Each line of the data below that contains "Thomas" must be copied.

### Records contained in a dataset
'''

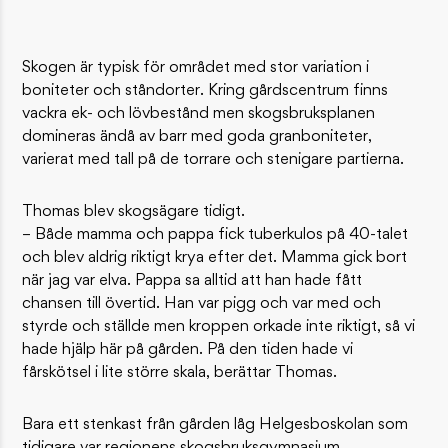
Skogen är typisk för området med stor variation i
boniteter och ståndorter. Kring gårdscentrum finns
vackra ek- och lövbestånd men skogsbruksplanen
domineras ändå av barr med goda granboniteter,
varierat med tall på de torrare och stenigare partierna.
Thomas blev skogsägare tidigt.
– Både mamma och pappa fick tuberkulos på 40-talet
och blev aldrig riktigt krya efter det. Mamma gick bort
när jag var elva. Pappa sa alltid att han hade fått
chansen till övertid. Han var pigg och var med och
styrde och ställde men kroppen orkade inte riktigt, så vi
hade hjälp här på gården. På den tiden hade vi
fårskötsel i lite större skala, berättar Thomas.
Bara ett stenkast från gården låg Helgesboskolan som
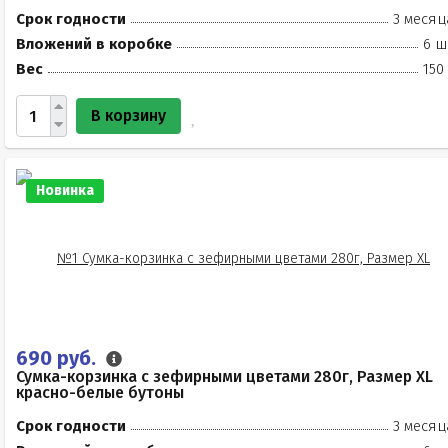
Срок годности
3 месяц
Вложений в коробке
6 ш
Вес
150
В корзину
Новинка
690 руб.
Сумка-корзинка с зефирными цветами 280г, Размер XL
красно-белые бутоны
Срок годности
3 месяц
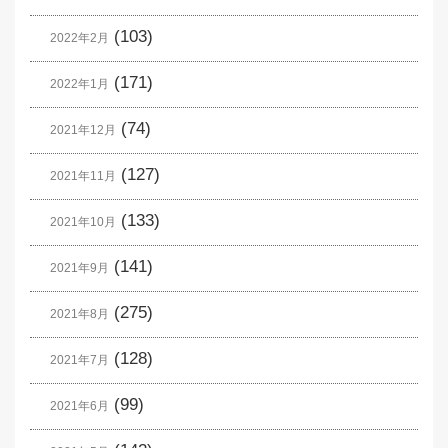
(103)
2022年2月
(171)
2022年1月
(74)
2021年12月
(127)
2021年11月
(133)
2021年10月
(141)
2021年9月
(275)
2021年8月
(128)
2021年7月
(99)
2021年6月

'''

### RESULT OF THE TASK
Thomas blev skogsägare tidigt.
fårskötsel i lite större skala, berättar Thomas.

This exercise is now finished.